BEGIN Material shown

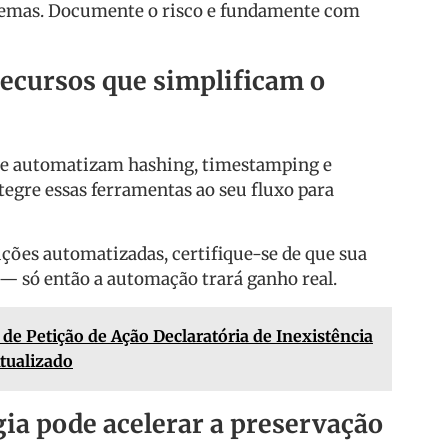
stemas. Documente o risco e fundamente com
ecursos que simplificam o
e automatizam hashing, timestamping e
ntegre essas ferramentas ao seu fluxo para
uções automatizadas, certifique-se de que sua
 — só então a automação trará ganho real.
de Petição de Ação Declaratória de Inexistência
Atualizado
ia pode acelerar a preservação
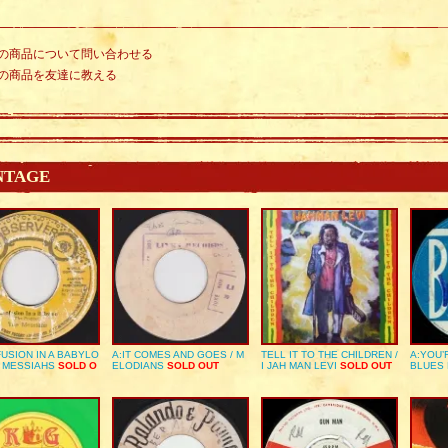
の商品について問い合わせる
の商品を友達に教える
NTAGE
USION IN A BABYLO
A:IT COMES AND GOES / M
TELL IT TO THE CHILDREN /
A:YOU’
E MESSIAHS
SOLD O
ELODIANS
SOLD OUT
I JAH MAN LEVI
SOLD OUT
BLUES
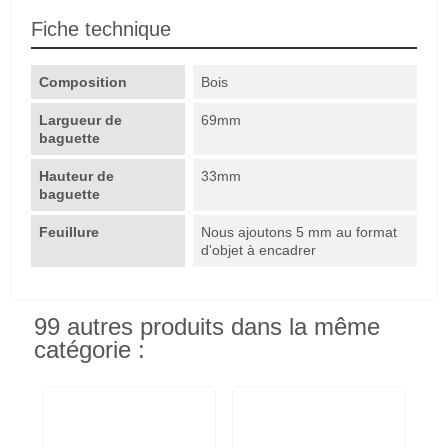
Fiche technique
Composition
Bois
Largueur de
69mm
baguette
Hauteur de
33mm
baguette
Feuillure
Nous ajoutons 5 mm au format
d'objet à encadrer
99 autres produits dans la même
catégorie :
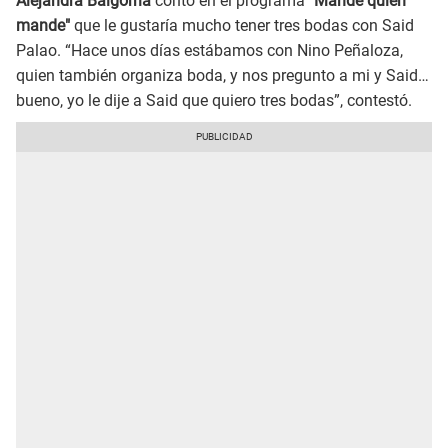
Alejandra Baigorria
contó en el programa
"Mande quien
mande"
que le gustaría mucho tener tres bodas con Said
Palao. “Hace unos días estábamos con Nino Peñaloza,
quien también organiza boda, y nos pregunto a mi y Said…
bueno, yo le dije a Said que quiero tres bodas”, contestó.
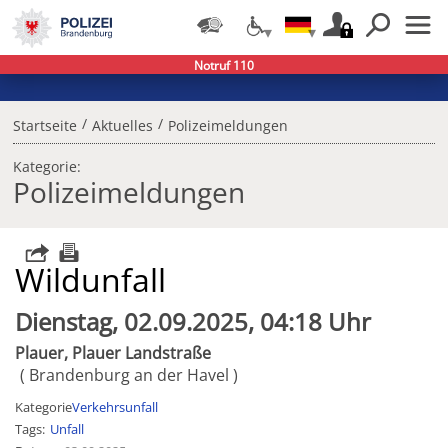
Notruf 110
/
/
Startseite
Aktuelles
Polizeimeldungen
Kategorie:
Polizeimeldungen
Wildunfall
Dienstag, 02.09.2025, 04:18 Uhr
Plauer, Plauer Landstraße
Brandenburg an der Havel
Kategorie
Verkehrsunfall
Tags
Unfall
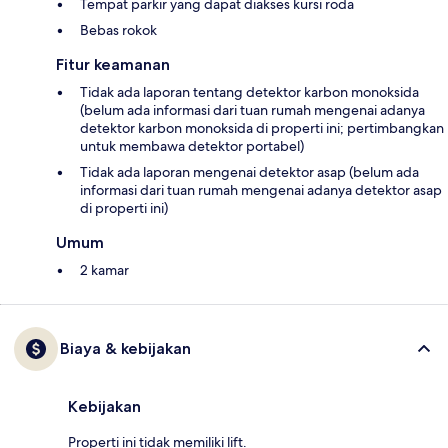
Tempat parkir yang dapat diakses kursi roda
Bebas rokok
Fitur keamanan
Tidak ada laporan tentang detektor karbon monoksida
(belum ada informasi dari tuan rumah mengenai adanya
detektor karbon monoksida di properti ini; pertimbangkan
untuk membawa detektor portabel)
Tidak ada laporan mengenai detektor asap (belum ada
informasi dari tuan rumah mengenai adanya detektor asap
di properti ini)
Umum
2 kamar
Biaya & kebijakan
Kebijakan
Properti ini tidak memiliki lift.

END Material shown
BEGIN Material shown

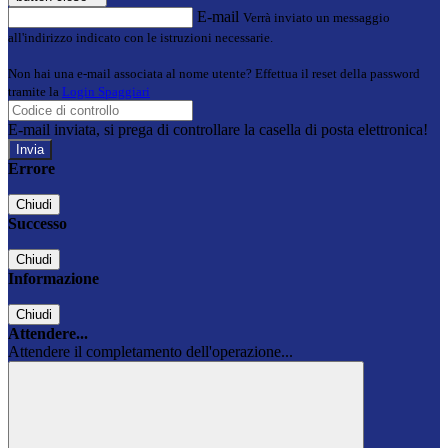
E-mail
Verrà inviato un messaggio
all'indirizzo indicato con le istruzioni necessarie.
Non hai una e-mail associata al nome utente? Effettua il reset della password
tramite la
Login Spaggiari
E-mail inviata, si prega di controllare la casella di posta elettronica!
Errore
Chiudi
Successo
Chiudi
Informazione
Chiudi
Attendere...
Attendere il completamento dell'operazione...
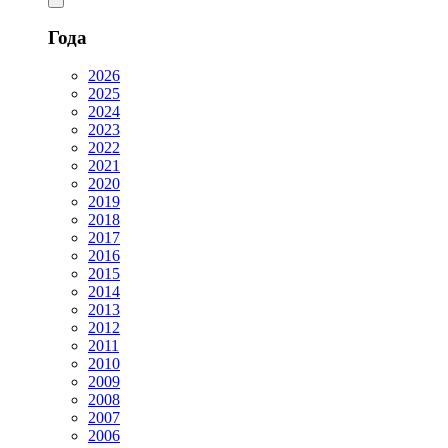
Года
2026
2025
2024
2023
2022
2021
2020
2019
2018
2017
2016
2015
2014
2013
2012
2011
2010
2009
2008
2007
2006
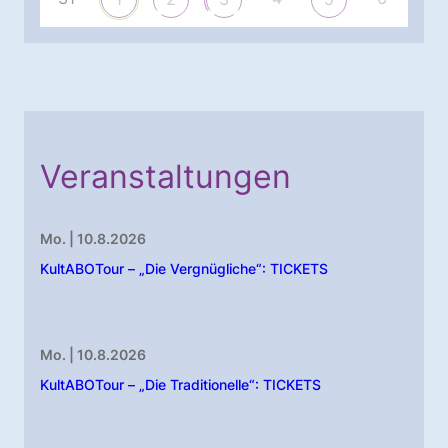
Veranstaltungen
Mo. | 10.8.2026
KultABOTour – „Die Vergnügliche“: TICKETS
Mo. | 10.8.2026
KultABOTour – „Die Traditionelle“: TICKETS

END Material shown

◆ **What you need to do**
Search the entries above for the string "laporan". Copy each line that holds it.

◆ **Task result**
Tidak ada laporan tentang detektor karbon monoksida
Tidak ada laporan mengenai detektor asap (belum ada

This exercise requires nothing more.